MBJ was one of them. Whether we missed each other or not, I knew damn well why we ended and exactly how it would play out were I to take that leap again. I should never have taken the bait and knew the same could be said for me standing there. 

Instead of replying, I did something I hadn’t had the heart to do before. I deleted the entire thread we had since the moment we said hello four years ago. Every word shared, every picture sent, every hope exchanged: GONE!

The door finally closed. 

I wanted to cry. I felt every bit of the sadness one feels from those goodbyes that are forever. But I didn’t.

Instead, I unlocked the door and opened it only to find a girl between 12-14 standing there waiting to enter. I felt even more like shit for snapping like that. 

“I’m so sorry I snapped like that,” I apologized as sincerely as I possibly could

“Can you just fucken move. Geez!” She blurted out as she shoved past me and made her way in, slamming the door shut and locking it. 

OOP!

A sort of reality check of what I had just done to MBJ. 

It didn’t feel good, but it was necessary, and sometimes in life, we have to take the road less traveled to discover the new chapters we have yet to write

111 thoughts on “closed doors

  1. Thank you for this. I am in the same situation but slightly different. Still finding my way to take that road less traveled…

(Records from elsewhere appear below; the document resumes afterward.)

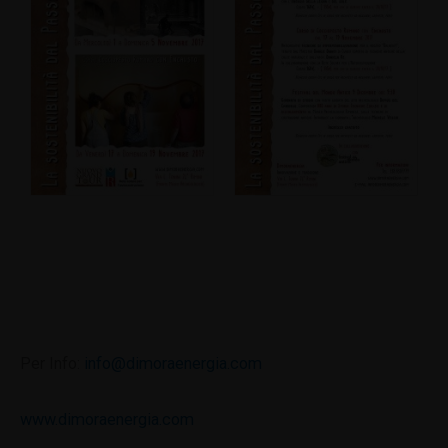
Per Info:
info@dimoraenergia.com
www.dimoraenergia.com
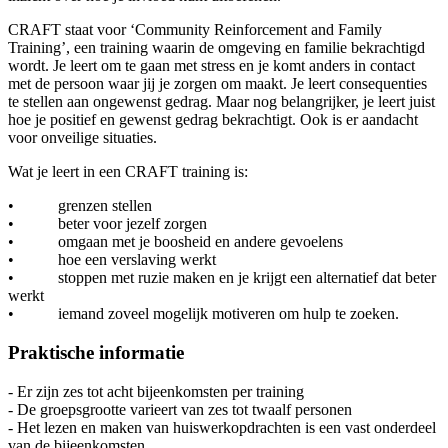
CRAFT staat voor ‘Community Reinforcement and Family
Training’, een training waarin de omgeving en familie bekrachtigd
wordt. Je leert om te gaan met stress en je komt anders in contact
met de persoon waar jij je zorgen om maakt. Je leert consequenties
te stellen aan ongewenst gedrag. Maar nog belangrijker, je leert juist
hoe je positief en gewenst gedrag bekrachtigt. Ook is er aandacht
voor onveilige situaties.
Wat je leert in een CRAFT training is:
• grenzen stellen
• beter voor jezelf zorgen
• omgaan met je boosheid en andere gevoelens
• hoe een verslaving werkt
• stoppen met ruzie maken en je krijgt een alternatief dat beter
werkt
• iemand zoveel mogelijk motiveren om hulp te zoeken.
Praktische informatie
- Er zijn zes tot acht bijeenkomsten per training
- De groepsgrootte varieert van zes tot twaalf personen
- Het lezen en maken van huiswerkopdrachten is een vast onderdeel
van de bijeenkomsten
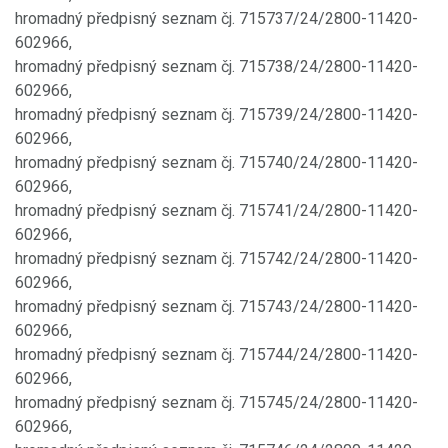
hromadný předpisný seznam čj. 715737/24/2800-11420-
602966,
hromadný předpisný seznam čj. 715738/24/2800-11420-
602966,
hromadný předpisný seznam čj. 715739/24/2800-11420-
602966,
hromadný předpisný seznam čj. 715740/24/2800-11420-
602966,
hromadný předpisný seznam čj. 715741/24/2800-11420-
602966,
hromadný předpisný seznam čj. 715742/24/2800-11420-
602966,
hromadný předpisný seznam čj. 715743/24/2800-11420-
602966,
hromadný předpisný seznam čj. 715744/24/2800-11420-
602966,
hromadný předpisný seznam čj. 715745/24/2800-11420-
602966,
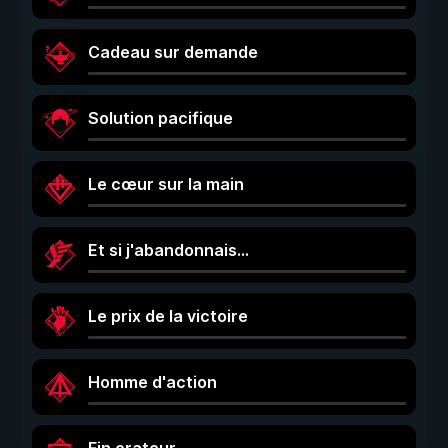
Cadeau sur demande
Solution pacifique
Le cœur sur la main
Et si j'abandonnais…
Le prix de la victoire
Homme d'action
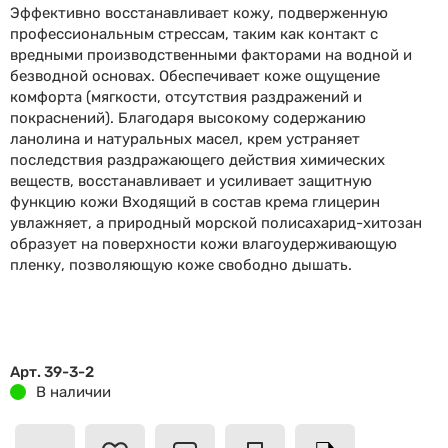
Эффективно восстанавливает кожу, подверженную
профессиональным стрессам, таким как контакт с
вредными производственными факторами на водной и
безводной основах. Обеспечивает коже ощущение
комфорта (мягкости, отсутствия раздражений и
покраснений). Благодаря высокому содержанию
ланолина и натуральных масел, крем устраняет
последствия раздражающего действия химических
веществ, восстанавливает и усиливает защитную
функцию кожи Входящий в состав крема глицерин
увлажняет, а природный морской полисахарид-хитозан
образует на поверхности кожи влагоудерживающую
пленку, позволяющую коже свободно дышать.
Арт. 39-3-2
В наличии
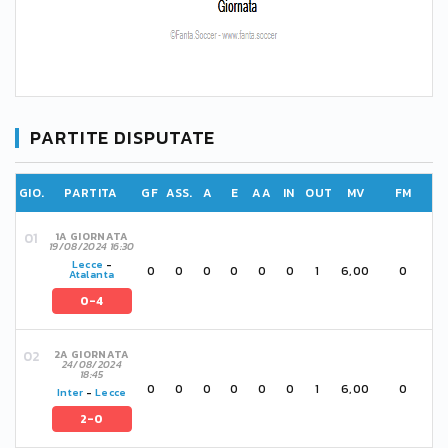
PARTITE DISPUTATE
GIO.
PARTITA
GF
ASS.
A
E
AA
IN
OUT
MV
FM
1A GIORNATA
19/08/2024 16:30
Lecce
-
0
0
0
0
0
0
1
6,00
0
Atalanta
0-4
2A GIORNATA
24/08/2024
18:45
0
0
0
0
0
0
1
6,00
0
Inter
-
Lecce
2-0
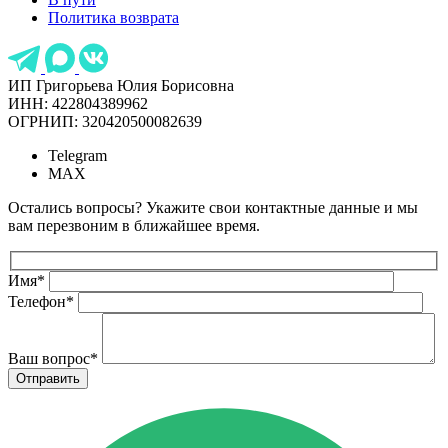
Политика возврата
ИП Григорьева Юлия Борисовна
ИНН: 422804389962
ОГРНИП: 320420500082639
Telegram
MAX
Остались вопросы? Укажите свои контактные данные и мы
вам перезвоним в ближайшее время.
Имя
*
Телефон
*
Ваш вопрос
*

  2. You inspire me , all that you are all that you do creates such a fire for life . Thank you for being you . Wish more creators where like you .❤️❤️❤️❤️

  3. love you so much. You have zero pick me energy. Love how you pick you always. Teach us how to do this. So inspiring. ❤️❤️❤️❤️❤️

  4. the fact that you wrote about it and relived the whole situation again is like revisting your whole heart then tearing it apart and then put a bandage on it. I feel it in my bones girl! It is the hardest thing ❤️‍🩹 but good choices pay off 💯

  5. Oooh… the waiting for the text, the anxiety, the overthinking…. when are you gonna write a book? I’m tired of reading female characters be male authors!!